On Premise Hadoop Cluster
Running on Hadoop is similar to running on a local filesystem, we just need to set the correct filesystem
and add the jackson-dataformat-yaml
library to the classpath on HDP:
- Spark 3
- Oozie
HDP example
spark-submit --deploy-mode cluster --master yarn \
--jars hdfs://my-namespace/libraires/jackson-dataformat-yaml-2.12.3.jar \
--conf spark.yarn.appMasterEnv.SL_ROOT=/user/userguide \
--conf spark.yarn.appMasterEnv.SL_FS=hdfs://my-namespace \
--class ai.starlake.job.Main \
hdfs://my-namespace/libraires/comet-spark2_2.12-0.2.8-assembly.jar import
HDP example
<action name="ImportToHDFS" cred="hdfs_creds">
<spark xmlns="uri:oozie:spark-action:0.2">
<job-tracker>${jobTracker}</job-tracker>
<name-node>${nameNode}</name-node>
<job-xml>${commonRoot}/conf/hbase-site.xml</job-xml>
<master>yarn-cluster</master>
<name>ai.starlake.job.Main</name>
<class>ai.starlake.job.Main</class>
<jar>hdfs://${appRoot}/libraries/comet-spark2_2.12-0.2.8-assembly.jar</jar>
<spark-opts>
--num-executors 6
--executor-cores 3 --executor-memory 2g --driver-memory 5g
--queue ${queueName}
--driver-java-options "-Djava.security.auth.login.config=./jaas.conf -Dconfig.file=./application.conf"
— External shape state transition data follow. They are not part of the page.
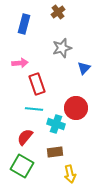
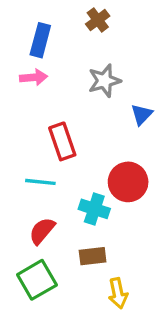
pink arrow: (20, 63) -> (34, 77), moved
cyan line: (34, 109) -> (40, 182), moved
green square: (22, 166) -> (37, 280), turned 30

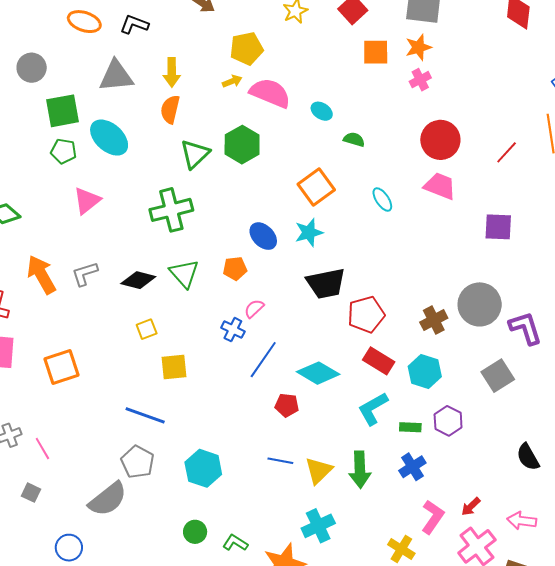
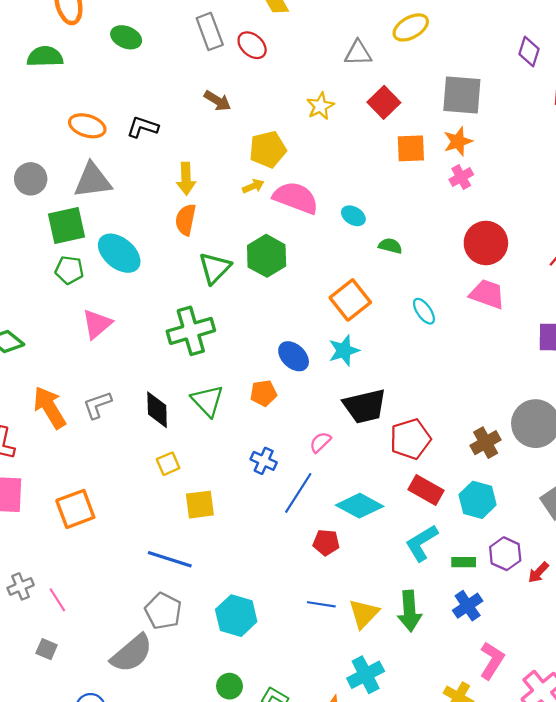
gray triangle: (116, 76) -> (93, 181), moved
black diamond: (138, 280) -> (157, 410), turned 76
pink semicircle: (254, 308) -> (320, 442), moved
red arrow: (471, 507) -> (538, 572), moved

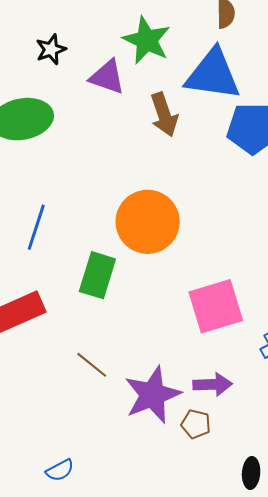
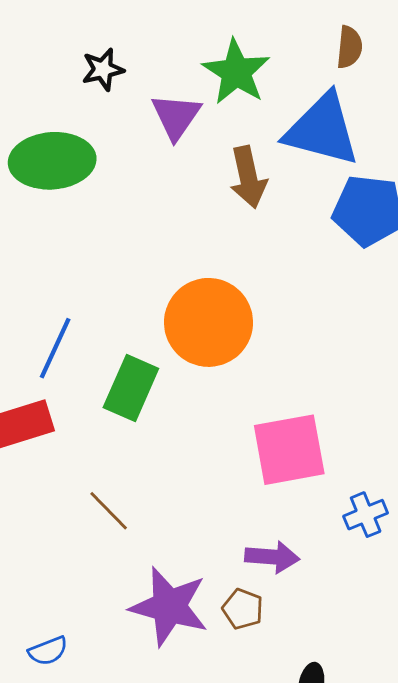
purple triangle: (107, 77) -> (176, 116), turned 39
blue line: (36, 227) -> (55, 348), moved
purple star: (152, 395) -> (169, 606), moved, turned 30

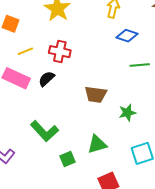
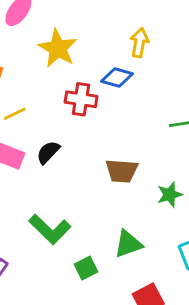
blue diamond: (127, 36) -> (117, 77), moved
red cross: (60, 52) -> (81, 99), moved

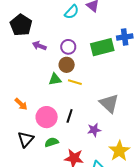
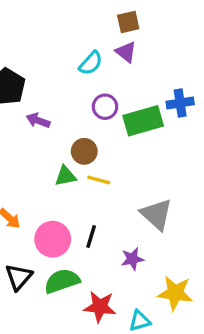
purple circle: (68, 47) -> (105, 107), moved
green semicircle: (52, 142) -> (62, 281), size x1.5
yellow star: (119, 151) -> (175, 293), turned -30

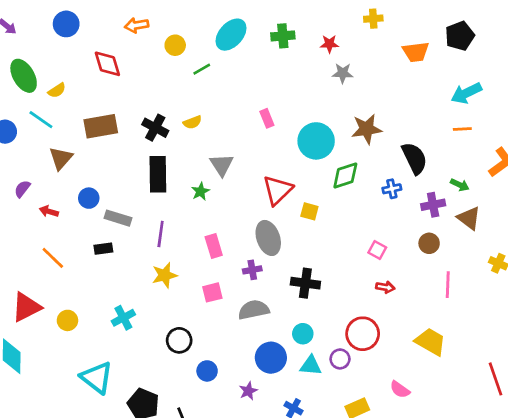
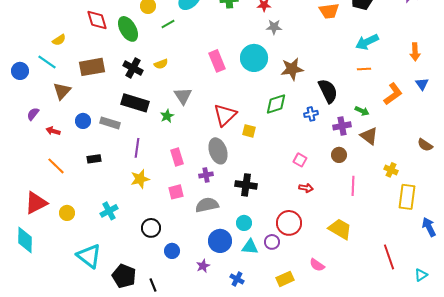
green ellipse: (24, 76) -> (128, 29), moved
pink rectangle: (267, 118) -> (217, 61), size x1.5
cyan circle: (316, 141) -> (254, 58), moved
black rectangle: (158, 174) -> (135, 103), turned -72
gray rectangle: (118, 218) -> (110, 123), moved

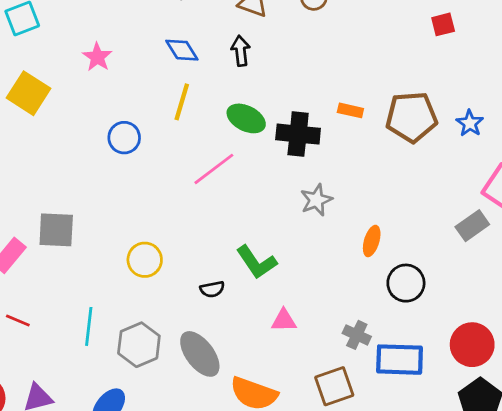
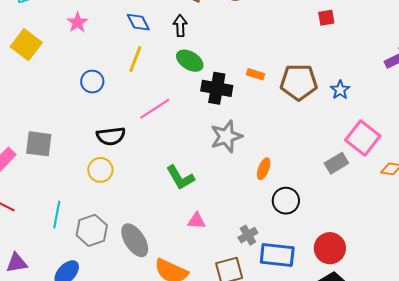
green ellipse: (246, 118) -> (190, 61), moved
gray star: (316, 200) -> (226, 136), size x1.4
black semicircle: (212, 289) -> (111, 136), moved, size x1.6
gray cross: (357, 335) -> (248, 235), turned 30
--conf spark.yarn.security.tokens.hive.enabled=false
--conf spark.history.kerberos.enabled=true
--conf spark.history.kerberos.keytab="${sparkHistoryKerberosKeytab}"
--conf spark.history.kerberos.principal="${sparkHistoryKerberosPrincipal}"
--conf spark.yarn.historyServer.address="${sparkYarnHistoryServerAddress}"
--conf spark.history.ui.port="${sparkYarnHistoryServerUiPort}"
--conf spark.history.fs.logDirectory="${sparkHistoryFsLogDirectory}"
--conf spark.eventLog.dir="${sparkHistoryFsLogDirectory}"
--conf spark.eventLog.enabled=true
--conf spark.executor.extraJavaOptions="-Djava.security.auth.login.config=./jaas.conf"
--conf spark.ssl.enabledAlgorithms=TLS_RSA_WITH_AES_256_CBC_SHA
--jars hdfs://${appRoot}/libraries/jackson-dataformat-yaml-2.6.7.jar
</spark-opts>
<arg>import</arg>
<file>${nameNode}/${appRoot}/config/application.conf</file>
<file>${nameNode}/user/${userName}/${userKeytab}</file>
<file>${nameNode}/${commonRoot}/conf/hive-site.xml</file>
<file>${nameNode}/${appRoot}/config/jaas.conf</file>
<file>${nameNode}/${commonRoot}/conf/hbase-site.xml</file>
<file>${nameNode}/${appRoot}/config/metrics.properties</file>
<file>${nameNode}/${commonRoot}/kerberos/krb5.conf</file>
</spark>
<ok to="..." />
<error to="..." />
</action>